*Problem to solve*: For this exercise, copy exactly the lines below from the one with "Looking Back on" through the one with "aver completato le" and leave out the pictures.

*Records drawn from a dataset*:
________________________________________

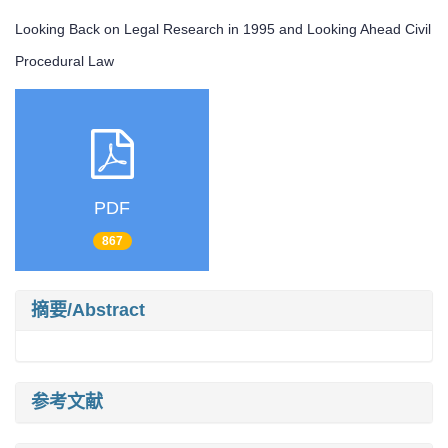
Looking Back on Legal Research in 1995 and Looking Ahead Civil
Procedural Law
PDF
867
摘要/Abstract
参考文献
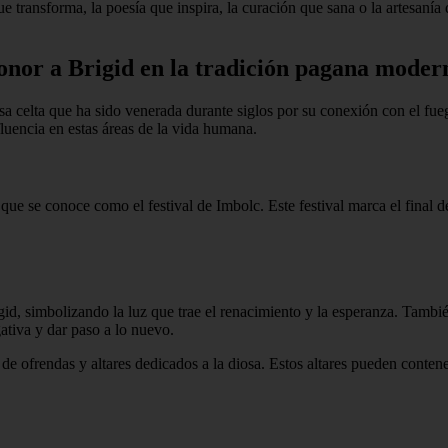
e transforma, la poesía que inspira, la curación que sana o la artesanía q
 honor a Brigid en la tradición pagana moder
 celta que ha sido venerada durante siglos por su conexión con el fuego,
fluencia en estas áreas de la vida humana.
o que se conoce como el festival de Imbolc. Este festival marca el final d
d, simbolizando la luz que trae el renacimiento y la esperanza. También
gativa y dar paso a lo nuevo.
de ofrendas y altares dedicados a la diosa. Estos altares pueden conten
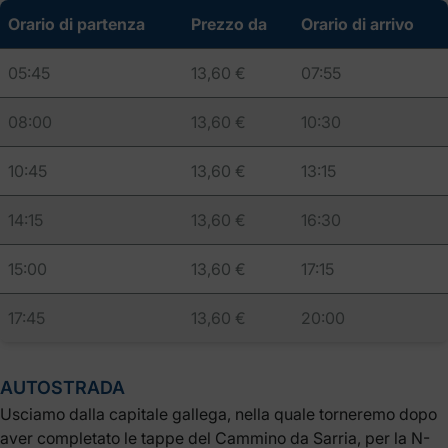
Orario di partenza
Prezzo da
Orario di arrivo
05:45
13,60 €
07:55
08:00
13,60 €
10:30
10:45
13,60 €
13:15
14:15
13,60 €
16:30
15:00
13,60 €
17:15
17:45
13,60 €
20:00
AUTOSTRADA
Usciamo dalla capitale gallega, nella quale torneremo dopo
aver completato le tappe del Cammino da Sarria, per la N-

________________________________________

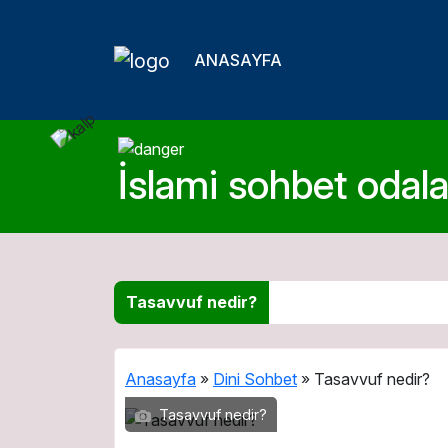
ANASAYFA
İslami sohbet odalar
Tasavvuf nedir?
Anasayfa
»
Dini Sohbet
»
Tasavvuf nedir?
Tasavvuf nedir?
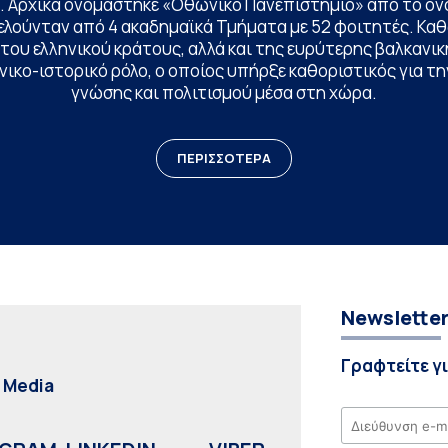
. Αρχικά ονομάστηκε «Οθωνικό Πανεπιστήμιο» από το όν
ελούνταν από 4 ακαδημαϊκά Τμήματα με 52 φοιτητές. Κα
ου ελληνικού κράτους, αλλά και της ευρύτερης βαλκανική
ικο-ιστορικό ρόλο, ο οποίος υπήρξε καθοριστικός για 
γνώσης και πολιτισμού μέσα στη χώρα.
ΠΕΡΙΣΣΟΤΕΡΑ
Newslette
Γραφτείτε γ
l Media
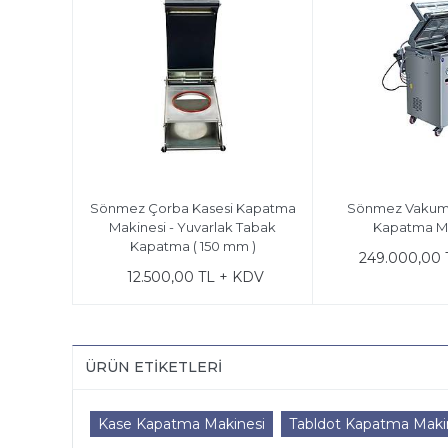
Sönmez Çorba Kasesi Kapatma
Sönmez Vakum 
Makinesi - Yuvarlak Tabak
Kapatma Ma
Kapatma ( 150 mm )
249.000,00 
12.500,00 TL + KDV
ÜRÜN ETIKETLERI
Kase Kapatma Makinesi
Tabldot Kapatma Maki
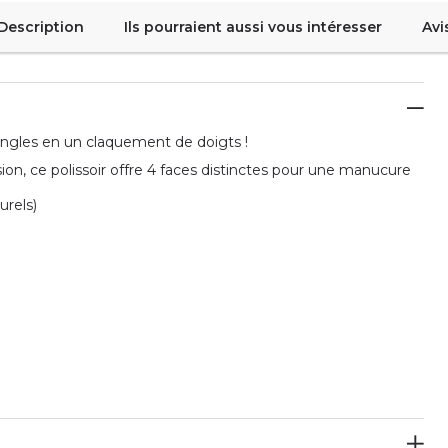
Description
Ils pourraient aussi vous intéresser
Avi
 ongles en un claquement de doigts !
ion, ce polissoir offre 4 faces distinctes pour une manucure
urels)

________________________________________

*Exercise solution*:
Looking Back on Legal Research in 1995 and Looking Ahead Civil
Procedural Law
PDF
867
摘要/Abstract
参考文献
e transforma, la poesía que inspira, la curación que sana o la artesanía q
 honor a Brigid en la tradición pagana moder
 celta que ha sido venerada durante siglos por su conexión con el fuego,
fluencia en estas áreas de la vida humana.
o que se conoce como el festival de Imbolc. Este festival marca el final d
d, simbolizando la luz que trae el renacimiento y la esperanza. También
gativa y dar paso a lo nuevo.
de ofrendas y altares dedicados a la diosa. Estos altares pueden conten
Orario di partenza
Prezzo da
Orario di arrivo
05:45
13,60 €
07:55
08:00
13,60 €
10:30
10:45
13,60 €
13:15
14:15
13,60 €
16:30
15:00
13,60 €
17:15
17:45
13,60 €
20:00
AUTOSTRADA
Usciamo dalla capitale gallega, nella quale torneremo dopo
aver completato le tappe del Cammino da Sarria, per la N-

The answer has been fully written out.